# Dynamic Programming - Rod Cutting

## Introduction

Dynamic programming is well known algorithm design method. It is used to solve problems where problem of size N is solved using solution of problems of size N - 1 (or smaller). Introductory example is calculation of Fibonacci numbers where F(N) (problem of size N) is calculated as sum of F(N - 2) and F(N - 1) (problems of size N - 2 and N - 1). Usually smaller problems are calculated many times. To avoid repeatable calculations their result is memorized in an array. This technique (known as memoization) significantly speeds up calculations. In the next sections I will present classic problem known as rod cutting which is solved using dynamic programming.

## Problem

Rod cutting problem is formulated as maximum profit that can be obtained by cutting a rod into parts. The question is how to cut the rod so that profit is maximized.

## Recursive Algorithm

```
func max(a : int, b : int) -> int
{
a > b ? a : b
}
```

As rod cutting problem mentions maximum profit, likely maximum function is needed. The above code snippet presents such function.

```
func cutrod(price[_] : int, len : int) -> int
{
var i = 0;
var max_p = -1;
if (len <= 0)
{
max_p = 0
}
else
{
while (i < len)
{
max_p = max(max_p, price[i] + cutrod(price, len - i - 1));
i = i + 1
}
};
max_p
}
```

Now a little more difficult part. Given price list (in array `price`

)
of different rod lengths and length of the rod, maximum profit `max_p`

can
be calculated as profit obtained by cutting rod of length `i`

plus profit earned by
cutting rod of `length - i`

(in the code above `1`

is subtracted as
rod of length `i`

is at index `i - 1`

in the array `price`

).
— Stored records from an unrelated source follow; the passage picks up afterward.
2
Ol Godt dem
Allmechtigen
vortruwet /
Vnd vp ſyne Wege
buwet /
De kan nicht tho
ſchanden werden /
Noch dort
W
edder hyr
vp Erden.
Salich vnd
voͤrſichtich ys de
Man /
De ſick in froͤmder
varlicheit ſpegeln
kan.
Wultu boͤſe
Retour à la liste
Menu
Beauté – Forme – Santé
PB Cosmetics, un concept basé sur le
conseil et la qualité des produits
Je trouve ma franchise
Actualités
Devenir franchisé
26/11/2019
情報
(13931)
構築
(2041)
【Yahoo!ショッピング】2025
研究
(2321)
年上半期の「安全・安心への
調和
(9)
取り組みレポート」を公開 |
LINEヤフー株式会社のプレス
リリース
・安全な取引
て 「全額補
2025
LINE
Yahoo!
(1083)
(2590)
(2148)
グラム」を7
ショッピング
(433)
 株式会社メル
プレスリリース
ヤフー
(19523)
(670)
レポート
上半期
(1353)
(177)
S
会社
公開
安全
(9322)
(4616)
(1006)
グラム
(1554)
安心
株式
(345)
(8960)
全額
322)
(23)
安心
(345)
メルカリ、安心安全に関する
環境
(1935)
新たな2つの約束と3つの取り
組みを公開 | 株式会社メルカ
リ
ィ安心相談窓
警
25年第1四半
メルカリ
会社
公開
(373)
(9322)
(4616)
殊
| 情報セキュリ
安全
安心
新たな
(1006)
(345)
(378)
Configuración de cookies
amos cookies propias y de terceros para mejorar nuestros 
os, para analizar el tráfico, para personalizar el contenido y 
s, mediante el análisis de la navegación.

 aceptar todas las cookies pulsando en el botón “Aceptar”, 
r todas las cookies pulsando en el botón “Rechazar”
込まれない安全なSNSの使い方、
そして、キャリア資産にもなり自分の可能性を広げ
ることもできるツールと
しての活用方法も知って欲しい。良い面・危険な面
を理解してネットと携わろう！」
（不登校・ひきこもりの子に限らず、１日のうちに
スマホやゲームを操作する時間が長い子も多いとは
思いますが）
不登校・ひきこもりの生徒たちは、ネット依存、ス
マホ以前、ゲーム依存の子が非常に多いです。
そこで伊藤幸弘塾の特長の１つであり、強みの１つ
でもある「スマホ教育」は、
Please note
that problem of size `len`

is calculated using solution to problem
of size `len - i - 1`

. This sentence can be formulated by simple
expression `max_p = max(max_p, price[i] + cutrod(price, len - i - 1))`

.

```
func main() -> int
{
let price = [ 1, 5, 8, 9, 10, 17, 17, 20 ] : int;
cutrod(price, 8)
}
```

An example of maximizing profit obtained by cutting a rod of length 8 where sections of lengths 1, 2, 3, ... can be sold for 1, 5, 8, ... is presented above.

### Memoization

```
func cutrod(price[P] : int, memo[M] : int, len : int) -> int
{
var i = 0;
var max_p = -1;
if (memo[len] != -1)
{
max_p = memo[len]
}
else
{
while (i < len)
{
max_p = max(max_p, price[i] + cutrod(price, memo, len - i - 1));
i = i + 1
}
};
memo[len] = max_p
}
```

```
func main() -> int
{
let price = [ 1, 5, 8, 9, 10, 17, 17, 20 ] : int;
let memo = [ 0, -1, -1, -1, -1, -1, -1, -1, -1 ] : int;
cutrod(price, memo, 8)
}
```

As mentioned in the introduction dynamic programming uses memoization to speed up
calculations. Solutions to smaller problems are stored in array `memo`

.
When function `cutrod`

is invoked for given rod length and profit of
selling such rod is known then it is returned immediately. The above code snippet
introduces this optimization.

## Summary

This article presents short introduction to dynamic programming. There are many other classic problems which can be solved using this method. Coin change, matrix multiplication or longest common subsequence are examples of most well known problems. I encourage you to study them.